Records drawn from a dataset:

· · · · · · ·

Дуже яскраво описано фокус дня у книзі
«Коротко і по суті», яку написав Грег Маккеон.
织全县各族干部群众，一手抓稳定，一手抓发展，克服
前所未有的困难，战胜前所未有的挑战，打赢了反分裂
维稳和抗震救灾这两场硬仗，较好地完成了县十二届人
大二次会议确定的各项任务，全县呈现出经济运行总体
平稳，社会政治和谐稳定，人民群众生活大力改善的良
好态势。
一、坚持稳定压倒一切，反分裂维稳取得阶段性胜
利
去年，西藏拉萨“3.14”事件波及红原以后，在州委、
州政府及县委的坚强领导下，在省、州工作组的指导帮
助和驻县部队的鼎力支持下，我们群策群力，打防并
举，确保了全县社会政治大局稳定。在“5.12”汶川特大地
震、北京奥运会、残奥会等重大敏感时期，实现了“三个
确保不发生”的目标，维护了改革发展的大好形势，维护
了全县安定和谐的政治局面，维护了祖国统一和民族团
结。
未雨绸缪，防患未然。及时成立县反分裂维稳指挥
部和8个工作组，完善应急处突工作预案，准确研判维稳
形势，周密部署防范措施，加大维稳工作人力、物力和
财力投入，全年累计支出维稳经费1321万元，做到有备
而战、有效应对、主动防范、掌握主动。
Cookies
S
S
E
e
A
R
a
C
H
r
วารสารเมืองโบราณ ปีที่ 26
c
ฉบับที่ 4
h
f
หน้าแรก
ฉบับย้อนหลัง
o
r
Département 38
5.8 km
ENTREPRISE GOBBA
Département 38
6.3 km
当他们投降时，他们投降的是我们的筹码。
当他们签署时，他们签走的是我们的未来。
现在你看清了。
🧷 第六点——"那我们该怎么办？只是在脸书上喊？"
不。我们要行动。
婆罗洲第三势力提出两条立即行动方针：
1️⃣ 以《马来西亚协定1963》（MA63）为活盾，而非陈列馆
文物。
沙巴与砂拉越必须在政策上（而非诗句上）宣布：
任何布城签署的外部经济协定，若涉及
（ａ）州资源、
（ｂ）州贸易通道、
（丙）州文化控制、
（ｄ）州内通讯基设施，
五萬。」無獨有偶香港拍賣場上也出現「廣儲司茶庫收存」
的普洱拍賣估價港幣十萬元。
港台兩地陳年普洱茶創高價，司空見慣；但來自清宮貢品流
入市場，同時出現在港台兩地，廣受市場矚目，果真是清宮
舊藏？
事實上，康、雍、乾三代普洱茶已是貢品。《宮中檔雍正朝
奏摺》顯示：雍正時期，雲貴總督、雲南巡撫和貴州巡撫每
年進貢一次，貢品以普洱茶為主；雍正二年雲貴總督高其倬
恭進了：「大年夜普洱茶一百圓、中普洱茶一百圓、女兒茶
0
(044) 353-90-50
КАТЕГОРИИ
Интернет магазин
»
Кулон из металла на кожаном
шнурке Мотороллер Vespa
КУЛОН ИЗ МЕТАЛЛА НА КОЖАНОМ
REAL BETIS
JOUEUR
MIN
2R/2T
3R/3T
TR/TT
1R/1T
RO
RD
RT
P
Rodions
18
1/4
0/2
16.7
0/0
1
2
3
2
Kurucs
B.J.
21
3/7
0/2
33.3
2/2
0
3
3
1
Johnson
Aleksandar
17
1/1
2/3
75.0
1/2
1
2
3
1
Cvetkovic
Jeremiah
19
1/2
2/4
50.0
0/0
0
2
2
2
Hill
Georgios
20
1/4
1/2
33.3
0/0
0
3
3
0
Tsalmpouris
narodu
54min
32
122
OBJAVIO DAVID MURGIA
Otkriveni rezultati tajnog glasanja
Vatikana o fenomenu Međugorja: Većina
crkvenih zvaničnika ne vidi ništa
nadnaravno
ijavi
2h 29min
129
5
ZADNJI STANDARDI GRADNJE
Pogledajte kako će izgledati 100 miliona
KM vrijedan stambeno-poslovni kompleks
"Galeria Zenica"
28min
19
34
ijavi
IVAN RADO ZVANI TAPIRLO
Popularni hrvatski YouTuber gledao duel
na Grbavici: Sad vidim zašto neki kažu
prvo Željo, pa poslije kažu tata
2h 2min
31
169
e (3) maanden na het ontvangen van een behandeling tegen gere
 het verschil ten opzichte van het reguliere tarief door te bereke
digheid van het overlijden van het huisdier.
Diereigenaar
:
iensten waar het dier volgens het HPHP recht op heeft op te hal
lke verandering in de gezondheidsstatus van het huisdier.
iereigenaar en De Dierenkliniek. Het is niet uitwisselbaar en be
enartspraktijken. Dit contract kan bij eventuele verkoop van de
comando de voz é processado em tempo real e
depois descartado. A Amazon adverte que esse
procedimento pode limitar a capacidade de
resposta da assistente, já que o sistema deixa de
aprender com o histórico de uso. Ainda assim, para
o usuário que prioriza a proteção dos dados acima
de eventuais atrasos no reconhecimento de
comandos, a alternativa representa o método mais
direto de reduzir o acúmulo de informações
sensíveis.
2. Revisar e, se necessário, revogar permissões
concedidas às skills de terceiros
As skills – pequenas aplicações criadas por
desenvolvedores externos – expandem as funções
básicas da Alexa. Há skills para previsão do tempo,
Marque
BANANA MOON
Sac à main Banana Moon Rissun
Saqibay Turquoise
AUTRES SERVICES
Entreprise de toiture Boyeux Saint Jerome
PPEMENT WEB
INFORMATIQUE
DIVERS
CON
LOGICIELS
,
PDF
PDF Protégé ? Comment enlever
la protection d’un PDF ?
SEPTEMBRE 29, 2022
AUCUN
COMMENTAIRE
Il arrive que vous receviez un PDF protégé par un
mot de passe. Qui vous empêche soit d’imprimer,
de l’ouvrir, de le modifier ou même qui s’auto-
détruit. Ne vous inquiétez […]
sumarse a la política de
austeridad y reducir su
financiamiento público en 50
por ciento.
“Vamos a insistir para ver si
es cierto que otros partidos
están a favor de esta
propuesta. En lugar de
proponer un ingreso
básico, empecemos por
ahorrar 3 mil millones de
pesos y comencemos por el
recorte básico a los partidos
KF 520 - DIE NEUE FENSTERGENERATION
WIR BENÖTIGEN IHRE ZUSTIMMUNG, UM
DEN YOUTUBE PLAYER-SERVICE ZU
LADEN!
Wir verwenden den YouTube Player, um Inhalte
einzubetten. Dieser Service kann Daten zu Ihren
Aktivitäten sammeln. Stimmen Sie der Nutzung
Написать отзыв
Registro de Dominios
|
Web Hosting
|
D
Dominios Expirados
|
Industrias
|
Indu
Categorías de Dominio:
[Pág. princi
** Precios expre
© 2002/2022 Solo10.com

· · · · · · ·

*EXERCISE DIRECTIONS:* For this exercise, restate each of the entries without any deviation.

*WRITTEN RESPONSE:*
Дуже яскраво описано фокус дня у книзі
«Коротко і по суті», яку написав Грег Маккеон.
织全县各族干部群众，一手抓稳定，一手抓发展，克服
前所未有的困难，战胜前所未有的挑战，打赢了反分裂
维稳和抗震救灾这两场硬仗，较好地完成了县十二届人
大二次会议确定的各项任务，全县呈现出经济运行总体
平稳，社会政治和谐稳定，人民群众生活大力改善的良
好态势。
一、坚持稳定压倒一切，反分裂维稳取得阶段性胜
利
去年，西藏拉萨“3.14”事件波及红原以后，在州委、
州政府及县委的坚强领导下，在省、州工作组的指导帮
助和驻县部队的鼎力支持下，我们群策群力，打防并
举，确保了全县社会政治大局稳定。在“5.12”汶川特大地
震、北京奥运会、残奥会等重大敏感时期，实现了“三个
确保不发生”的目标，维护了改革发展的大好形势，维护
了全县安定和谐的政治局面，维护了祖国统一和民族团
结。
未雨绸缪，防患未然。及时成立县反分裂维稳指挥
部和8个工作组，完善应急处突工作预案，准确研判维稳
形势，周密部署防范措施，加大维稳工作人力、物力和
财力投入，全年累计支出维稳经费1321万元，做到有备
而战、有效应对、主动防范、掌握主动。
Cookies
S
S
E
e
A
R
a
C
H
r
วารสารเมืองโบราณ ปีที่ 26
c
ฉบับที่ 4
h
f
หน้าแรก
ฉบับย้อนหลัง
o
r
Département 38
5.8 km
ENTREPRISE GOBBA
Département 38
6.3 km
当他们投降时，他们投降的是我们的筹码。
当他们签署时，他们签走的是我们的未来。
现在你看清了。
🧷 第六点——"那我们该怎么办？只是在脸书上喊？"
不。我们要行动。
婆罗洲第三势力提出两条立即行动方针：
1️⃣ 以《马来西亚协定1963》（MA63）为活盾，而非陈列馆
文物。
沙巴与砂拉越必须在政策上（而非诗句上）宣布：
任何布城签署的外部经济协定，若涉及
（ａ）州资源、
（ｂ）州贸易通道、
（丙）州文化控制、
（ｄ）州内通讯基设施，
五萬。」無獨有偶香港拍賣場上也出現「廣儲司茶庫收存」
的普洱拍賣估價港幣十萬元。
港台兩地陳年普洱茶創高價，司空見慣；但來自清宮貢品流
入市場，同時出現在港台兩地，廣受市場矚目，果真是清宮
舊藏？
事實上，康、雍、乾三代普洱茶已是貢品。《宮中檔雍正朝
奏摺》顯示：雍正時期，雲貴總督、雲南巡撫和貴州巡撫每
年進貢一次，貢品以普洱茶為主；雍正二年雲貴總督高其倬
恭進了：「大年夜普洱茶一百圓、中普洱茶一百圓、女兒茶
0
(044) 353-90-50
КАТЕГОРИИ
Интернет магазин
»
Кулон из металла на кожаном
шнурке Мотороллер Vespa
КУЛОН ИЗ МЕТАЛЛА НА КОЖАНОМ
REAL BETIS
JOUEUR
MIN
2R/2T
3R/3T
TR/TT
1R/1T
RO
RD
RT
P
Rodions
18
1/4
0/2
16.7
0/0
1
2
3
2
Kurucs
B.J.
21
3/7
0/2
33.3
2/2
0
3
3
1
Johnson
Aleksandar
17
1/1
2/3
75.0
1/2
1
2
3
1
Cvetkovic
Jeremiah
19
1/2
2/4
50.0
0/0
0
2
2
2
Hill
Georgios
20
1/4
1/2
33.3
0/0
0
3
3
0
Tsalmpouris
narodu
54min
32
122
OBJAVIO DAVID MURGIA
Otkriveni rezultati tajnog glasanja
Vatikana o fenomenu Međugorja: Većina
crkvenih zvaničnika ne vidi ništa
nadnaravno
ijavi
2h 29min
129
5
ZADNJI STANDARDI GRADNJE
Pogledajte kako će izgledati 100 miliona
KM vrijedan stambeno-poslovni kompleks
"Galeria Zenica"
28min
19
34
ijavi
IVAN RADO ZVANI TAPIRLO
Popularni hrvatski YouTuber gledao duel
na Grbavici: Sad vidim zašto neki kažu
prvo Željo, pa poslije kažu tata
2h 2min
31
169
e (3) maanden na het ontvangen van een behandeling tegen gere
 het verschil ten opzichte van het reguliere tarief door te bereke
digheid van het overlijden van het huisdier.
Diereigenaar
:
iensten waar het dier volgens het HPHP recht op heeft op te hal
lke verandering in de gezondheidsstatus van het huisdier.
iereigenaar en De Dierenkliniek. Het is niet uitwisselbaar en be
enartspraktijken. Dit contract kan bij eventuele verkoop van de
comando de voz é processado em tempo real e
depois descartado. A Amazon adverte que esse
procedimento pode limitar a capacidade de
resposta da assistente, já que o sistema deixa de
aprender com o histórico de uso. Ainda assim, para
o usuário que prioriza a proteção dos dados acima
de eventuais atrasos no reconhecimento de
comandos, a alternativa representa o método mais
direto de reduzir o acúmulo de informações
sensíveis.
2. Revisar e, se necessário, revogar permissões
concedidas às skills de terceiros
As skills – pequenas aplicações criadas por
desenvolvedores externos – expandem as funções
básicas da Alexa. Há skills para previsão do tempo,
Marque
BANANA MOON
Sac à main Banana Moon Rissun
Saqibay Turquoise
AUTRES SERVICES
Entreprise de toiture Boyeux Saint Jerome
PPEMENT WEB
INFORMATIQUE
DIVERS
CON
LOGICIELS
,
PDF
PDF Protégé ? Comment enlever
la protection d’un PDF ?
SEPTEMBRE 29, 2022
AUCUN
COMMENTAIRE
Il arrive que vous receviez un PDF protégé par un
mot de passe. Qui vous empêche soit d’imprimer,
de l’ouvrir, de le modifier ou même qui s’auto-
détruit. Ne vous inquiétez […]
sumarse a la política de
austeridad y reducir su
financiamiento público en 50
por ciento.
“Vamos a insistir para ver si
es cierto que otros partidos
están a favor de esta
propuesta. En lugar de
proponer un ingreso
básico, empecemos por
ahorrar 3 mil millones de
pesos y comencemos por el
recorte básico a los partidos
KF 520 - DIE NEUE FENSTERGENERATION
WIR BENÖTIGEN IHRE ZUSTIMMUNG, UM
DEN YOUTUBE PLAYER-SERVICE ZU
LADEN!
Wir verwenden den YouTube Player, um Inhalte
einzubetten. Dieser Service kann Daten zu Ihren
Aktivitäten sammeln. Stimmen Sie der Nutzung
Написать отзыв
Registro de Dominios
|
Web Hosting
|
D
Dominios Expirados
|
Industrias
|
Indu
Categorías de Dominio:
[Pág. princi
** Precios expre
© 2002/2022 Solo10.com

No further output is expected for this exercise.